Items from a data source

____________

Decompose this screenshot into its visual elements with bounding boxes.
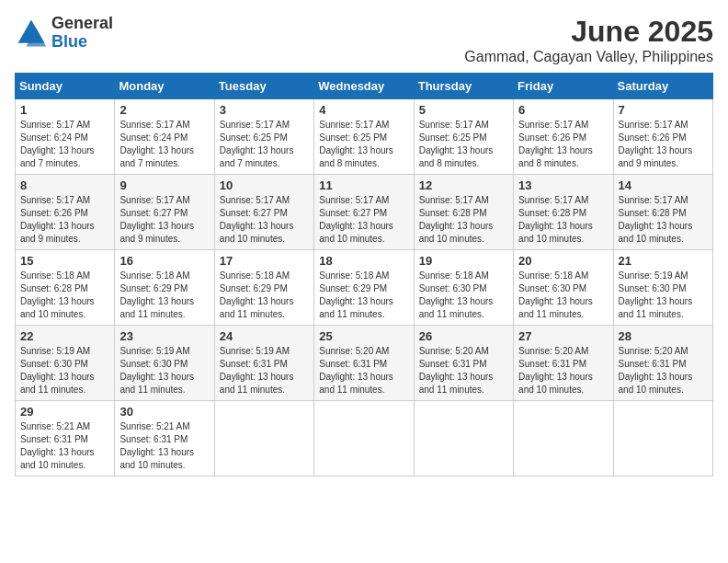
day-number: 30	[119, 405, 209, 419]
day-cell-8: 8Sunrise: 5:17 AMSunset: 6:26 PMDaylight…	[16, 175, 115, 250]
day-cell-18: 18Sunrise: 5:18 AMSunset: 6:29 PMDayligh…	[314, 250, 414, 326]
header-day-friday: Friday	[514, 74, 613, 99]
header-day-monday: Monday	[115, 74, 214, 99]
day-cell-2: 2Sunrise: 5:17 AMSunset: 6:24 PMDaylight…	[115, 99, 214, 175]
day-number: 24	[220, 329, 309, 343]
day-info: Sunrise: 5:17 AMSunset: 6:27 PMDaylight:…	[319, 195, 393, 244]
day-info: Sunrise: 5:20 AMSunset: 6:31 PMDaylight:…	[319, 346, 393, 395]
day-number: 5	[419, 103, 508, 117]
day-info: Sunrise: 5:17 AMSunset: 6:28 PMDaylight:…	[619, 195, 693, 244]
day-number: 19	[419, 254, 508, 268]
header-day-thursday: Thursday	[414, 74, 513, 99]
day-cell-19: 19Sunrise: 5:18 AMSunset: 6:30 PMDayligh…	[414, 250, 513, 326]
day-cell-11: 11Sunrise: 5:17 AMSunset: 6:27 PMDayligh…	[314, 175, 414, 250]
day-cell-14: 14Sunrise: 5:17 AMSunset: 6:28 PMDayligh…	[613, 175, 712, 250]
day-number: 7	[619, 103, 708, 117]
day-info: Sunrise: 5:18 AMSunset: 6:29 PMDaylight:…	[319, 270, 393, 319]
day-number: 20	[518, 254, 608, 268]
day-cell-23: 23Sunrise: 5:19 AMSunset: 6:30 PMDayligh…	[115, 326, 214, 401]
day-info: Sunrise: 5:17 AMSunset: 6:26 PMDaylight:…	[619, 120, 693, 168]
day-info: Sunrise: 5:18 AMSunset: 6:29 PMDaylight:…	[119, 270, 194, 319]
day-info: Sunrise: 5:17 AMSunset: 6:25 PMDaylight:…	[220, 120, 294, 168]
day-number: 15	[20, 254, 109, 268]
day-cell-7: 7Sunrise: 5:17 AMSunset: 6:26 PMDaylight…	[613, 99, 712, 175]
day-info: Sunrise: 5:17 AMSunset: 6:26 PMDaylight:…	[20, 195, 95, 244]
day-number: 21	[619, 254, 708, 268]
day-cell-20: 20Sunrise: 5:18 AMSunset: 6:30 PMDayligh…	[514, 250, 613, 326]
empty-cell	[514, 401, 613, 477]
week-row-4: 22Sunrise: 5:19 AMSunset: 6:30 PMDayligh…	[16, 326, 713, 401]
location-title: Gammad, Cagayan Valley, Philippines	[464, 49, 713, 65]
month-title: June 2025	[464, 15, 713, 49]
day-cell-9: 9Sunrise: 5:17 AMSunset: 6:27 PMDaylight…	[115, 175, 214, 250]
day-info: Sunrise: 5:17 AMSunset: 6:28 PMDaylight:…	[518, 195, 593, 244]
day-number: 22	[20, 329, 109, 343]
day-info: Sunrise: 5:21 AMSunset: 6:31 PMDaylight:…	[119, 421, 194, 470]
day-info: Sunrise: 5:19 AMSunset: 6:30 PMDaylight:…	[20, 346, 95, 395]
day-cell-24: 24Sunrise: 5:19 AMSunset: 6:31 PMDayligh…	[214, 326, 313, 401]
day-number: 10	[220, 178, 309, 192]
header-day-wednesday: Wednesday	[314, 74, 414, 99]
day-info: Sunrise: 5:17 AMSunset: 6:26 PMDaylight:…	[518, 120, 593, 168]
calendar-table: SundayMondayTuesdayWednesdayThursdayFrid…	[15, 73, 713, 477]
day-number: 17	[220, 254, 309, 268]
day-info: Sunrise: 5:20 AMSunset: 6:31 PMDaylight:…	[518, 346, 593, 395]
day-info: Sunrise: 5:17 AMSunset: 6:24 PMDaylight:…	[119, 120, 194, 168]
day-number: 23	[119, 329, 209, 343]
header-day-saturday: Saturday	[613, 74, 712, 99]
header-day-tuesday: Tuesday	[214, 74, 313, 99]
logo-general-label: General	[51, 15, 113, 33]
header-row: SundayMondayTuesdayWednesdayThursdayFrid…	[16, 74, 713, 99]
day-number: 4	[319, 103, 408, 117]
day-cell-6: 6Sunrise: 5:17 AMSunset: 6:26 PMDaylight…	[514, 99, 613, 175]
day-info: Sunrise: 5:19 AMSunset: 6:31 PMDaylight:…	[220, 346, 294, 395]
day-number: 11	[319, 178, 408, 192]
day-info: Sunrise: 5:17 AMSunset: 6:25 PMDaylight:…	[419, 120, 494, 168]
day-cell-1: 1Sunrise: 5:17 AMSunset: 6:24 PMDaylight…	[16, 99, 115, 175]
logo-icon	[15, 17, 48, 50]
header-day-sunday: Sunday	[16, 74, 115, 99]
day-cell-12: 12Sunrise: 5:17 AMSunset: 6:28 PMDayligh…	[414, 175, 513, 250]
day-cell-25: 25Sunrise: 5:20 AMSunset: 6:31 PMDayligh…	[314, 326, 414, 401]
day-cell-28: 28Sunrise: 5:20 AMSunset: 6:31 PMDayligh…	[613, 326, 712, 401]
day-info: Sunrise: 5:18 AMSunset: 6:30 PMDaylight:…	[419, 270, 494, 319]
day-number: 9	[119, 178, 209, 192]
day-info: Sunrise: 5:19 AMSunset: 6:30 PMDaylight:…	[119, 346, 194, 395]
day-number: 26	[419, 329, 508, 343]
day-number: 12	[419, 178, 508, 192]
day-cell-10: 10Sunrise: 5:17 AMSunset: 6:27 PMDayligh…	[214, 175, 313, 250]
day-info: Sunrise: 5:21 AMSunset: 6:31 PMDaylight:…	[20, 421, 95, 470]
logo-text: General Blue	[51, 15, 113, 52]
header: General Blue June 2025 Gammad, Cagayan V…	[15, 15, 713, 65]
day-number: 3	[220, 103, 309, 117]
week-row-1: 1Sunrise: 5:17 AMSunset: 6:24 PMDaylight…	[16, 99, 713, 175]
day-number: 6	[518, 103, 608, 117]
week-row-5: 29Sunrise: 5:21 AMSunset: 6:31 PMDayligh…	[16, 401, 713, 477]
day-info: Sunrise: 5:18 AMSunset: 6:29 PMDaylight:…	[220, 270, 294, 319]
day-number: 13	[518, 178, 608, 192]
day-info: Sunrise: 5:19 AMSunset: 6:30 PMDaylight:…	[619, 270, 693, 319]
day-number: 8	[20, 178, 109, 192]
day-cell-26: 26Sunrise: 5:20 AMSunset: 6:31 PMDayligh…	[414, 326, 513, 401]
day-info: Sunrise: 5:17 AMSunset: 6:27 PMDaylight:…	[119, 195, 194, 244]
day-number: 25	[319, 329, 408, 343]
day-number: 27	[518, 329, 608, 343]
day-info: Sunrise: 5:20 AMSunset: 6:31 PMDaylight:…	[619, 346, 693, 395]
day-number: 16	[119, 254, 209, 268]
empty-cell	[613, 401, 712, 477]
day-number: 18	[319, 254, 408, 268]
day-number: 14	[619, 178, 708, 192]
day-info: Sunrise: 5:17 AMSunset: 6:27 PMDaylight:…	[220, 195, 294, 244]
day-cell-16: 16Sunrise: 5:18 AMSunset: 6:29 PMDayligh…	[115, 250, 214, 326]
day-cell-17: 17Sunrise: 5:18 AMSunset: 6:29 PMDayligh…	[214, 250, 313, 326]
day-cell-21: 21Sunrise: 5:19 AMSunset: 6:30 PMDayligh…	[613, 250, 712, 326]
day-info: Sunrise: 5:18 AMSunset: 6:30 PMDaylight:…	[518, 270, 593, 319]
empty-cell	[314, 401, 414, 477]
day-cell-4: 4Sunrise: 5:17 AMSunset: 6:25 PMDaylight…	[314, 99, 414, 175]
logo-blue-label: Blue	[51, 33, 113, 52]
day-cell-5: 5Sunrise: 5:17 AMSunset: 6:25 PMDaylight…	[414, 99, 513, 175]
day-info: Sunrise: 5:20 AMSunset: 6:31 PMDaylight:…	[419, 346, 494, 395]
day-cell-13: 13Sunrise: 5:17 AMSunset: 6:28 PMDayligh…	[514, 175, 613, 250]
day-info: Sunrise: 5:17 AMSunset: 6:24 PMDaylight:…	[20, 120, 95, 168]
empty-cell	[214, 401, 313, 477]
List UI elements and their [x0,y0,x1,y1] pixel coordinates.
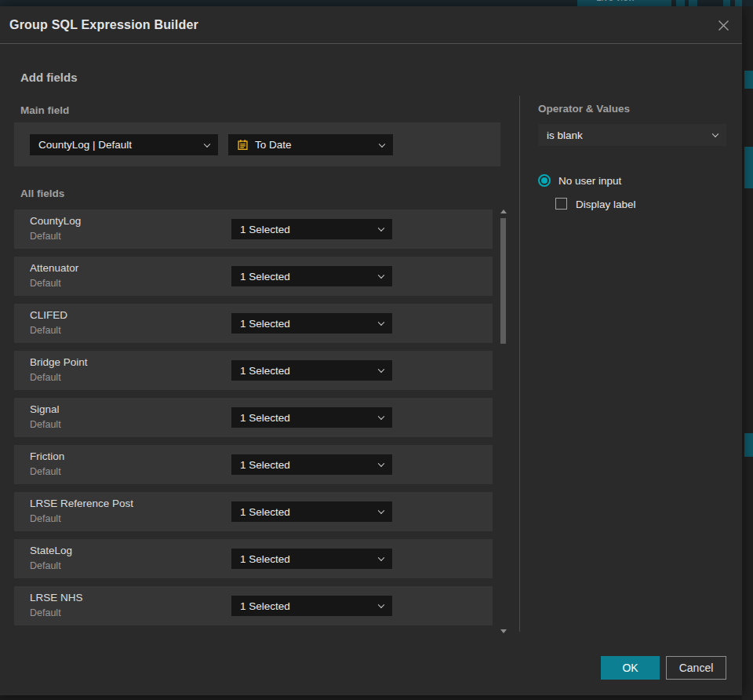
field-row: Attenuator Default 1 Selected [14,257,493,296]
background-panel-fragment [744,71,753,89]
chevron-down-icon [378,602,384,608]
main-field-dropdown[interactable]: CountyLog | Default [30,134,218,155]
field-selected-dropdown[interactable]: 1 Selected [231,313,392,334]
field-selected-dropdown[interactable]: 1 Selected [231,266,392,286]
chevron-down-icon [378,414,384,420]
scrollbar-thumb[interactable] [500,218,506,344]
field-selected-dropdown[interactable]: 1 Selected [231,501,392,522]
field-type-dropdown[interactable]: To Date [228,134,393,155]
chevron-down-icon [378,555,384,561]
calendar-date-icon [237,139,249,151]
background-app-right-strip [742,6,753,700]
chevron-down-icon [378,366,384,373]
field-subtitle: Default [30,325,61,336]
background-panel-fragment [744,433,753,457]
selected-count-label: 1 Selected [240,365,290,377]
main-field-panel: CountyLog | Default To Date [14,122,500,166]
field-subtitle: Default [30,419,61,430]
field-row: LRSE Reference Post Default 1 Selected [14,492,493,531]
cancel-button[interactable]: Cancel [666,656,726,680]
selected-count-label: 1 Selected [240,318,290,330]
field-selected-dropdown[interactable]: 1 Selected [231,454,392,475]
field-name: LRSE Reference Post [30,498,133,509]
field-name: CLIFED [30,309,67,321]
field-row: LRSE NHS Default 1 Selected [14,586,493,625]
field-subtitle: Default [30,231,61,242]
field-selected-dropdown[interactable]: 1 Selected [231,549,392,569]
field-subtitle: Default [30,278,61,289]
live-view-label: Live view [596,0,635,3]
chevron-down-icon [712,131,718,137]
selected-count-label: 1 Selected [240,600,290,612]
background-toolbar-fragment [735,0,742,6]
no-user-input-radio[interactable] [538,174,551,187]
field-name: LRSE NHS [30,592,83,603]
field-selected-dropdown[interactable]: 1 Selected [231,360,392,381]
all-fields-list: CountyLog Default 1 Selected Attenuator … [14,210,493,633]
selected-count-label: 1 Selected [240,271,290,283]
panel-divider [519,96,520,632]
selected-count-label: 1 Selected [240,506,290,518]
chevron-down-icon [379,140,385,147]
field-subtitle: Default [30,560,61,571]
field-row: Signal Default 1 Selected [14,398,493,437]
background-toolbar-fragment [723,0,730,6]
chevron-down-icon [378,319,384,326]
display-label-checkbox[interactable] [555,198,567,210]
field-row: CLIFED Default 1 Selected [14,304,493,343]
background-toolbar-fragment [676,0,685,6]
field-subtitle: Default [30,607,61,618]
background-toolbar-fragment [689,0,697,6]
selected-count-label: 1 Selected [240,412,290,424]
background-panel-fragment [744,147,753,188]
operator-dropdown-value: is blank [547,129,583,141]
selected-count-label: 1 Selected [240,459,290,471]
field-name: StateLog [30,545,72,556]
page-root: Live view Group SQL Expression Builder A… [0,0,753,700]
scroll-down-icon[interactable] [500,629,507,633]
field-type-dropdown-value: To Date [255,139,292,151]
field-row: StateLog Default 1 Selected [14,539,493,578]
field-row: Friction Default 1 Selected [14,445,493,484]
field-row: CountyLog Default 1 Selected [14,210,493,249]
add-fields-heading: Add fields [20,71,78,84]
field-name: Attenuator [30,262,78,274]
field-name: CountyLog [30,215,81,227]
selected-count-label: 1 Selected [240,224,290,235]
main-field-dropdown-value: CountyLog | Default [38,139,132,151]
close-icon [717,19,730,32]
field-row: Bridge Point Default 1 Selected [14,351,493,390]
field-name: Signal [30,403,60,415]
chevron-down-icon [378,461,384,467]
field-subtitle: Default [30,372,61,383]
group-sql-expression-builder-dialog: Group SQL Expression Builder Add fields … [0,6,742,695]
ok-button[interactable]: OK [601,656,660,680]
close-button[interactable] [714,16,733,35]
dialog-title: Group SQL Expression Builder [9,18,198,32]
field-selected-dropdown[interactable]: 1 Selected [231,407,392,428]
field-name: Bridge Point [30,356,88,368]
chevron-down-icon [204,140,210,147]
field-subtitle: Default [30,513,61,524]
live-view-button[interactable]: Live view [577,0,671,6]
scroll-up-icon[interactable] [500,210,507,213]
field-selected-dropdown[interactable]: 1 Selected [231,219,392,239]
no-user-input-label: No user input [558,175,621,187]
display-label-label: Display label [576,199,636,210]
background-app-header-strip: Live view [0,0,753,6]
main-field-label: Main field [20,104,69,116]
chevron-down-icon [378,272,384,279]
operator-values-label: Operator & Values [538,103,630,115]
dialog-header: Group SQL Expression Builder [0,6,742,44]
field-name: Friction [30,450,64,462]
selected-count-label: 1 Selected [240,553,290,565]
field-subtitle: Default [30,466,61,477]
field-selected-dropdown[interactable]: 1 Selected [231,596,392,616]
list-scrollbar[interactable] [499,207,508,637]
background-app-bottom-strip [0,695,742,700]
operator-dropdown[interactable]: is blank [538,124,726,146]
chevron-down-icon [378,508,384,514]
all-fields-label: All fields [20,188,64,199]
chevron-down-icon [378,225,384,232]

____________

• [Your objective] Scan the data above for the word "display", then copy every line that holds it.

• [Expected answer]
display-label-checkbox[interactable] [555,198,567,210]
display-label-label: Display label [576,199,636,210]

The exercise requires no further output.